The Registrant is filing this Registration Statement for the sole purpose of increasing the aggregate offering price of shares to be offered in the public offering by $41,400,000, which includes additional shares that the underwriters have the option to purchase. The additional shares of Common Stock that are being registered for issuance and sale are in an amount and at a price that together represent no more than 20% of the maximum aggregate offering price set forth in the Calculation of Registration Fee table contained in the Prior Registration Statement.
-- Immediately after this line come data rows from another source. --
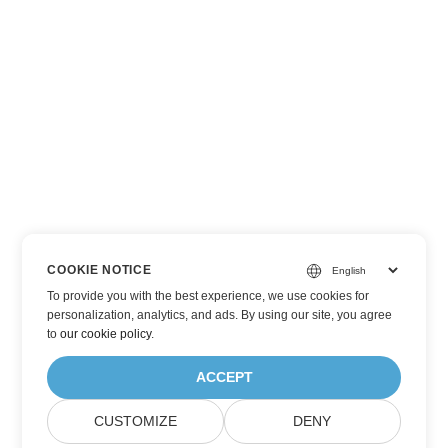
COOKIE NOTICE
To provide you with the best experience, we use cookies for
personalization, analytics, and ads. By using our site, you agree
to
our cookie policy
.
ACCEPT
CUSTOMIZE
DENY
The required opinion and consents are listed in Part II, Item 16 of this Registration Statement and filed herewith.


PART II

Information Not Required in Prospectus

 

Item 16.

Exhibits

The following documents are filed as exhibits to this Registration Statement, and all other exhibits previously filed as exhibits to the Registrant’s Registration Statement on Form S-1, as amended (File No. 333-249404), are incorporated by reference into, and shall be deemed to be a part of, this filing.

 

Exhibit
  Number  

  

Description of Exhibit

  5.1    Opinion of Latham & Watkins LLP (incorporated by reference to Exhibit 5.1 to Amendment No.  2 to the Registration Statement on Form S-1 (File No. 333-249404) filed by the registrant on October 26, 2020)
23.1    Consent of KPMG LLP
23.2    Consent of Latham & Watkins LLP (included in Exhibit 5.1)
24.1    Power of Attorney (incorporated by reference to the signature page to the Registration Statement on Form S-1 (File No. 333-249404) filed by the registrant on October 9, 2020)


SIGNATURES

Pursuant to the requirements of the Securities Act, the registrant has duly caused this Registration Statement to be signed on its behalf by the undersigned, thereunto duly authorized, in the City of Boston, Commonwealth of Massachusetts, on this 29th day of October, 2020.

 

ATEA PHARMACEUTICALS, INC.
By:  

/s/ Jean-Pierre Sommadossi

  Jean-Pierre Sommadossi, Ph.D.
  President and Chief Executive Officer


SIGNATURES

Pursuant to the requirements of the Securities Act of 1933, as amended, this Registration Statement has been signed by the following persons in the capacities held on the dates indicated.

 

Signature

  

Title

 

Date

 /s/ Jean-Pierre Sommadossi

Jean-Pierre Sommadossi, Ph.D.

   President, Chief Executive Officer and Chairman of the Board of Directors (principal executive officer)   October 29, 2020

 /s/ Andrea Corcoran

Andrea Corcoran

   Chief Financial Officer, General Counsel and Secretary (principal financial officer)   October 29, 2020

 /s/ Wayne Foster

Wayne Foster

   Senior Vice President, Finance and Administration (principal accounting officer)   October 29, 2020

 *

Franklin Berger

   Director   October 29, 2020

 *

Isaac Cheng, M.D.

   Director   October 29, 2020

 /s/ Barbara Duncan

Barbara Duncan

   Director   October 29, 2020

 *

Andrew Hack, M.D., Ph.D.

   Director   October 29, 2020

 *

Bruno Lucidi

   Director   October 29, 2020

 *

Polly A. Murphy, D.V.M., Ph.D.

   Director   October 29, 2020

 *

Bruce Polsky, M.D.

   Director   October 29, 2020

 

*By:  

    /s/ Jean-Pierre Sommadossi

      Jean-Pierre Sommadossi
      Attorney-in-fact
EX-23.1

Exhibit 23.1

Consent of Independent Registered Public Accounting Firm

The Board of Directors Atea Pharmaceuticals, Inc.:

We consent to the incorporation by reference in the registration statement on Form S-1 filed pursuant to Rule 462(b) of the Securities Act of 1933 of our report dated June 18, 2020, with respect to the consolidated balance sheets of Atea Pharmaceuticals, Inc. as of December 31, 2019 and 2018, the related consolidated statements of operations and comprehensive loss, convertible preferred stock and stockholders’ deficit, and cash flows for the years then ended, and the related notes (collectively, the consolidated financial statements) included in the registration statement on Form S-1 (No. 333-249404).